また、バスバーの両端のタブをサイドケースに形成したコネクタ収容部の端子孔にそのまま挿入させることができ、製作に要する手間と時間を大幅に削減できる。並列するバスバーのピッチを端子孔のピッチに合わせ、かつ、コネクタモジュールの積層する回路体のバスバーのタブ間の寸法を、コネクタ収容部の端子孔の段間の寸法と同一寸法をあけて設けると、コネクタモジュールの積層する回路体をコネクタ収容部の端子の段数を同一枚数に設定するだけで、バスバーを複雑に屈折させることなく短冊状のバスバーを用いて、コネクタとの接続部を簡単に形成することができる。よって、バスバーの配索を複雑にならずに簡易な配置にでき、コネクタをケースの側面に配置することを実現できる。
【0034】
また、短冊形状のバスバーを使用することにより、回路形状に対応してバスバーを形成する場合と比較して、大幅なコストダウンを図ることができると共に、単芯線との接続位置を変えるだけで回路変更に容易に対応させることができる。
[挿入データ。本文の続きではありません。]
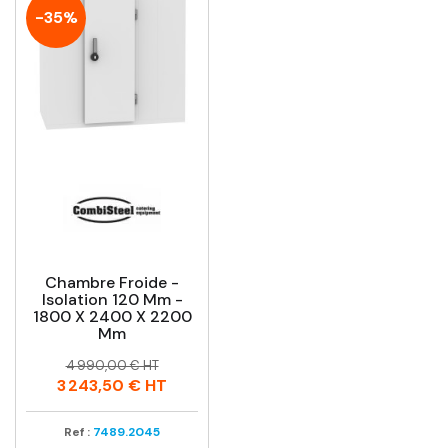
-35%
Chambre Froide -
Isolation 120 Mm -
1800 X 2400 X 2200
Mm
Prix
Prix
4 990,00 € HT
habituel
3 243,50 €
HT
Ref :
7489.2045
また、コネクタモジュールにバスバー同士が対向する層を構成し、対向する一方のバスバーに屈曲部を設け、該屈曲部先端で他方のバスバー面と溶接することで、中継端子を使用せずに回路を複数の層に跨ぐことができ、これにより部品数を削減することができる
【0035】
また、コネクタモジュールの回路体の製造にあたり、バスバーを固着した絶縁基板を複数用意し、該絶縁基板をバスバーの配索方向に対して直交方向に並列させ、かつ、該絶縁基板のバスバー配置面の上下の向きが同方向となる状態で一列に並べることで、単芯線を複数の絶縁基板に、一度にしかも容易に、布線することを可能とし、作業性を向上できる。
【図面の簡単な説明】
【図1】 本発明の実施形態のジャンクションボックスの概略分解斜視図である。
【図2】 ジャンクションボックスを組み立てた状態での断面図である。
【図3】 図2と直交方向の断面図である。
【図4】 コネクタモジュールの回路体を示し、(A)は概略斜視図、(B)は要部拡大断面図、(C)は(B)と直交方向の断面図である。
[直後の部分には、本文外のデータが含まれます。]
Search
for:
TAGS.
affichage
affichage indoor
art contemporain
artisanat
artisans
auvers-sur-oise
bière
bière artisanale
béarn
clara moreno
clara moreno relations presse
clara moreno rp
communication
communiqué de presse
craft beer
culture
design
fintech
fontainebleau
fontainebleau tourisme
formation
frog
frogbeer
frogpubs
【図5】 (A)は上記回路体の積層構造を示す概略断面図、(B)は回路体の一部を積層した状態の概略断面図である。
【図6】 (A)はコネクタモジュールの形成方法を示す概略側面図、(B)は単芯線の布線方法を示す概略平面図、(C)は回路体積層後のコネクタモジュールを示す概略側面図である。
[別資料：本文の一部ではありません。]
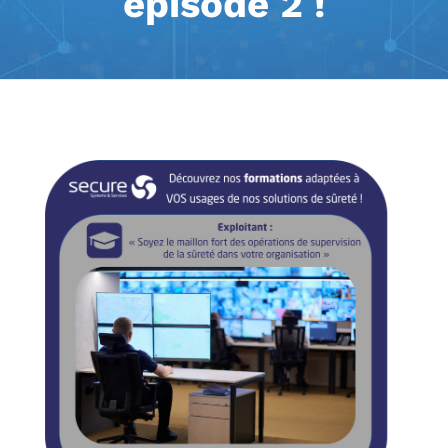
épisode 2 !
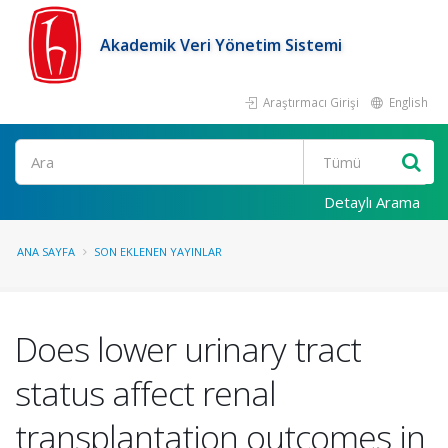
Akademik Veri Yönetim Sistemi
Araştırmacı Girişi
English
Ara
Detaylı Arama
ANA SAYFA
SON EKLENEN YAYINLAR
Does lower urinary tract
status affect renal
transplantation outcomes in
【図7】 (A)はヒューズモジュールのバスバーとコネクタモジュールの単芯線との接続方法を示す斜視図、(B)はリレーモジュールのバスバーとコネクタモジュールの単芯線との接続方法を示す斜視図である。
【図8】 本発明の回路構成の概略図である。
【図9】 従来のジャンクションボックスの分解斜視図である。
【図10】 従来の回路構成の概略図である。
【符号の説明】
10 ジャンクションボックス
11 コネクタモジュール
12 ヒューズモジュール
13 リレーモジュール
14 ロアケース
15 アッパーケース
16 中間ケース
17、18 サイドケース
19 電子制御ユニット
20 絶縁基板
21 単芯線
22 バスバー
22b、22c タブ
35 ヒューズ
40 リレー
100(100A〜100C) 回路体
70、80 コネクタ収容部

Claims (3)

  1. ジャンクションボックス内に収容する回路を、コネクタ接続回路部、ヒューズ接続回路部、リレー接続回路部に分割し、これら各接続回路部の導体をそれぞれ別の絶縁基板上に固定して、コネクタモジュール、ヒューズモジュール、リレーモジュールとして別個に設け、これらモジュールの回路部を接続しており、
    上記コネクタモジュールは、絶縁基板の一面に、単芯線(裸線)を平行配線すると共に他面に上記単芯線と直交方向に短冊状のバスバーを配置し、所要のクロス位置で絶縁基板の開口を通して溶接して所要の回路形状とした回路体を積層配置し、上記絶縁板上の単芯線は層間で折り返し状に屈曲させて連続布線し、上下隣接する層間でバスバー同士、単芯線同士を対向させ、単芯線同士の対向位置ではその間に絶縁板を介在させ、かつ、
    上記絶縁基板に配置したバスバーは、絶縁基板の先端より突出させてタブとし、ボックスの側面に形成したコネクタ収容部に突出させているジャンクションボックス。
  2. 上記隣接する層間で対向するバスバー同士は、所要箇所において、一方あるいは両方のバスバーに屈曲部を設け接合して溶接接続している請求項1に記載のジャンクションボックス。
  3. 請求項1に記載のジャンクションボックスの上記コネクタモジュールの形成方法であって、
    絶縁基板の一面に短冊状のバスバーを平行配置して固定し、
    上記バスバーを取り付けた絶縁基板を3枚以上、バスバー配置面を同方向となる状態で一列に隙間をあけて並設し、
    この状態で並設した絶縁基板の他面に、上記バスバーと直交方向に単芯線を連続して布線していき、
    布線後に、上記絶縁基板に穿設している開口を通してバスバーと単芯線とを溶接して所要回路を形成し、
    その後、上記絶縁基板間に布線した単芯線を層間で折り返し状態に屈曲させて絶縁基板を上下に積層配置し、上下隣接する絶縁基板の間でバスバー同士、単芯線同士を対向させ、単芯線同士の対向配置間に絶縁板を介在させているジャンクションボックス内に収容するコネクタモジュールの形成方法。